I woke up to discover that more or less everything I wanted to say last night about Ron Rosenbaum’s misbegotten hit job on Hannah Arendt and her conception of the banality of evil has been said this morning at length by Steven Menashi at the American Scene. (Extra fun: in touching on Carlin Romano’s recent hit job on Heidegger, Menashi makes the point which I noted had gone entirely unmade in the long, hysterical combox criticism aimed at Romano: even Strauss, Heidegger’s great foe, insisted we couldn’t wave him away. This is relevant even for those who think Strauss and Heidegger were merely the Spy vs. Spy of Nietzscheans.)

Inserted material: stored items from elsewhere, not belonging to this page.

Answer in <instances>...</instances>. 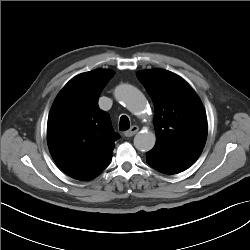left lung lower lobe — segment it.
<instances>
[{"mask_svg":"<svg viewBox=\"0 0 250 250\" xmlns=\"http://www.w3.org/2000/svg\"><path fill=\"white\" fill-rule=\"evenodd\" d=\"M197 159L198 157L193 155H174L153 149L146 153V161L152 168L170 175L186 170Z\"/></svg>","mask_w":250,"mask_h":250,"instance_id":"0a47b994","label":"left lung lower lobe"}]
</instances>
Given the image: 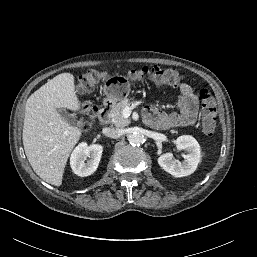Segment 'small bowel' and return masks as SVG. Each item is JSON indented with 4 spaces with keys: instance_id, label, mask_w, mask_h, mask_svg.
<instances>
[{
    "instance_id": "c3829d8e",
    "label": "small bowel",
    "mask_w": 257,
    "mask_h": 257,
    "mask_svg": "<svg viewBox=\"0 0 257 257\" xmlns=\"http://www.w3.org/2000/svg\"><path fill=\"white\" fill-rule=\"evenodd\" d=\"M180 90L179 112L164 113L153 107H148L145 112L146 122L156 128L172 129L192 126L198 116V100L193 88L181 83L178 85Z\"/></svg>"
}]
</instances>
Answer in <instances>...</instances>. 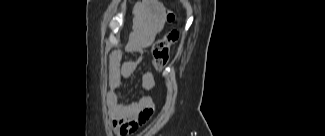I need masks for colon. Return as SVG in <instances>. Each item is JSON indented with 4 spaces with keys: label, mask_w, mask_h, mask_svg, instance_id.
<instances>
[{
    "label": "colon",
    "mask_w": 325,
    "mask_h": 136,
    "mask_svg": "<svg viewBox=\"0 0 325 136\" xmlns=\"http://www.w3.org/2000/svg\"><path fill=\"white\" fill-rule=\"evenodd\" d=\"M169 20H173V15H168ZM179 31L171 30L167 32L161 39L155 42L152 49L153 65L158 71L165 68L168 63L171 46L178 40Z\"/></svg>",
    "instance_id": "1"
}]
</instances>
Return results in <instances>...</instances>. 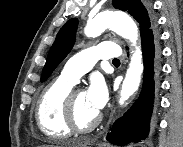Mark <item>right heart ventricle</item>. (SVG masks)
Segmentation results:
<instances>
[{
	"mask_svg": "<svg viewBox=\"0 0 183 147\" xmlns=\"http://www.w3.org/2000/svg\"><path fill=\"white\" fill-rule=\"evenodd\" d=\"M74 83L58 77L42 91L36 107V120L41 132L50 139H64L72 131L65 121V100Z\"/></svg>",
	"mask_w": 183,
	"mask_h": 147,
	"instance_id": "1",
	"label": "right heart ventricle"
}]
</instances>
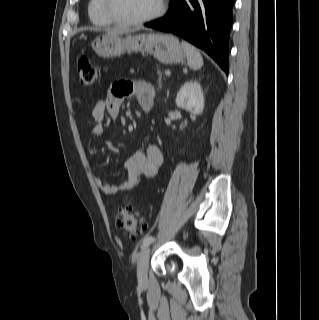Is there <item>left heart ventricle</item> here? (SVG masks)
<instances>
[{
  "label": "left heart ventricle",
  "mask_w": 319,
  "mask_h": 320,
  "mask_svg": "<svg viewBox=\"0 0 319 320\" xmlns=\"http://www.w3.org/2000/svg\"><path fill=\"white\" fill-rule=\"evenodd\" d=\"M160 0H112V9L121 18L136 19L155 12Z\"/></svg>",
  "instance_id": "left-heart-ventricle-1"
}]
</instances>
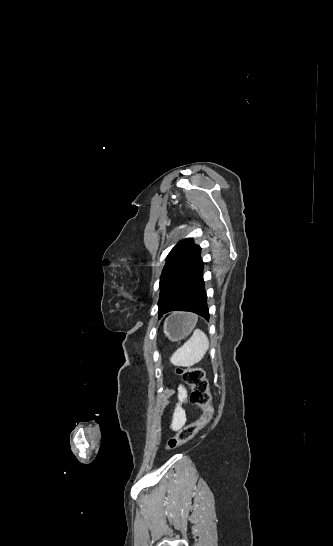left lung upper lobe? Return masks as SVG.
Masks as SVG:
<instances>
[{
  "instance_id": "5c2ea615",
  "label": "left lung upper lobe",
  "mask_w": 333,
  "mask_h": 546,
  "mask_svg": "<svg viewBox=\"0 0 333 546\" xmlns=\"http://www.w3.org/2000/svg\"><path fill=\"white\" fill-rule=\"evenodd\" d=\"M201 252V248L193 243L191 238L179 242L169 253L160 277L159 313L165 301L167 290L177 275Z\"/></svg>"
}]
</instances>
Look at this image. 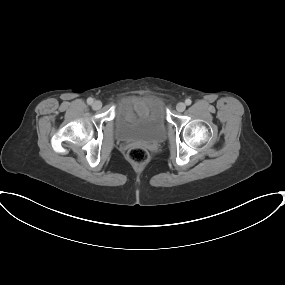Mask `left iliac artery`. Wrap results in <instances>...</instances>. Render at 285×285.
Segmentation results:
<instances>
[{
	"label": "left iliac artery",
	"instance_id": "left-iliac-artery-1",
	"mask_svg": "<svg viewBox=\"0 0 285 285\" xmlns=\"http://www.w3.org/2000/svg\"><path fill=\"white\" fill-rule=\"evenodd\" d=\"M186 105H191L192 101L190 99L185 100Z\"/></svg>",
	"mask_w": 285,
	"mask_h": 285
}]
</instances>
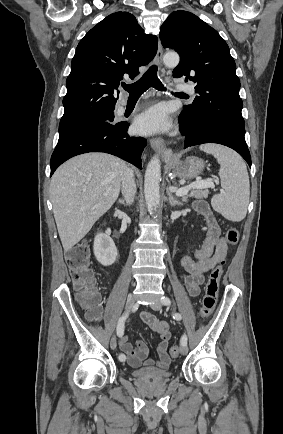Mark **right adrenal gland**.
<instances>
[{
	"mask_svg": "<svg viewBox=\"0 0 283 434\" xmlns=\"http://www.w3.org/2000/svg\"><path fill=\"white\" fill-rule=\"evenodd\" d=\"M118 203L121 204V205L126 206V202L123 199H119Z\"/></svg>",
	"mask_w": 283,
	"mask_h": 434,
	"instance_id": "obj_1",
	"label": "right adrenal gland"
}]
</instances>
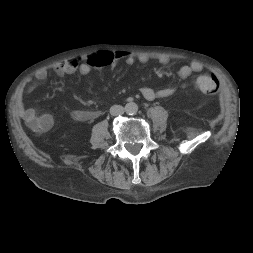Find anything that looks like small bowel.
Returning a JSON list of instances; mask_svg holds the SVG:
<instances>
[{
	"label": "small bowel",
	"instance_id": "1",
	"mask_svg": "<svg viewBox=\"0 0 253 253\" xmlns=\"http://www.w3.org/2000/svg\"><path fill=\"white\" fill-rule=\"evenodd\" d=\"M123 60L127 65H134L136 60L145 64L149 61V57L145 54L140 55L137 59L131 54H122L118 52H100L89 56L85 61L70 60L57 64L54 67L55 73L64 77L73 73L79 72L82 75H87L92 71L100 70L106 66L116 64L118 61ZM161 64L169 63L168 57H160ZM202 69L201 63L192 61L187 65L180 67L176 71V76L185 79L192 76L194 73ZM47 77V71L42 69L36 73V78L43 80ZM176 87H166L162 89H154L149 86H143L141 93L147 100H154L156 98H165L173 95L176 92ZM101 115L99 110H72L70 116L73 120L78 122H89L95 120ZM22 118L26 125L39 132H46L53 126L54 120L51 114L41 113L35 108H27L22 112Z\"/></svg>",
	"mask_w": 253,
	"mask_h": 253
}]
</instances>
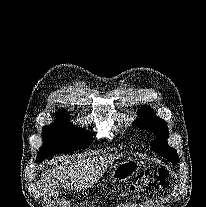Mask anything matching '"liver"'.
Masks as SVG:
<instances>
[{
  "mask_svg": "<svg viewBox=\"0 0 206 207\" xmlns=\"http://www.w3.org/2000/svg\"><path fill=\"white\" fill-rule=\"evenodd\" d=\"M113 160L84 156L65 157L41 174L42 188L46 196H58L59 184L67 190H82L93 185L104 173L105 167Z\"/></svg>",
  "mask_w": 206,
  "mask_h": 207,
  "instance_id": "1",
  "label": "liver"
}]
</instances>
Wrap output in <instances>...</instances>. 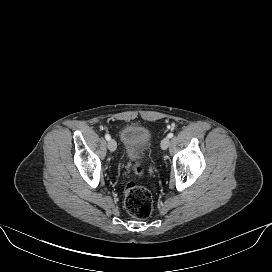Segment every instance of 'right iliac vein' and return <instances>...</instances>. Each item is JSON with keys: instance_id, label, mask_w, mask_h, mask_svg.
Segmentation results:
<instances>
[{"instance_id": "1", "label": "right iliac vein", "mask_w": 272, "mask_h": 272, "mask_svg": "<svg viewBox=\"0 0 272 272\" xmlns=\"http://www.w3.org/2000/svg\"><path fill=\"white\" fill-rule=\"evenodd\" d=\"M116 148H117V144H116L115 140H114V139H110V140L108 141V149H109L111 152H114V151L116 150Z\"/></svg>"}]
</instances>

So, since Steve has done most of the talking for me, I’ll let — who else? — Rieff do the rest:
. . . when the human lowers itself in the vertical of authority, there is always the shock of the revelation that that lowering can scarcely be called animal. Such lowerings as went under the category of sin or transgression were beneath baseness. They were nothing. Hannah Arendt calls this nothing the ‘banality of evil.’ And she is correct, so long as one understands the nothing of banality, its meaninglessness. It is the kind of transgression which the transgressor cannot recognize as a transgression. So the human, as transgressor, once the very idea of transgression is repressed, has fallen through the bottom of sacred order ( Crisis of the Officer Class , 161-62).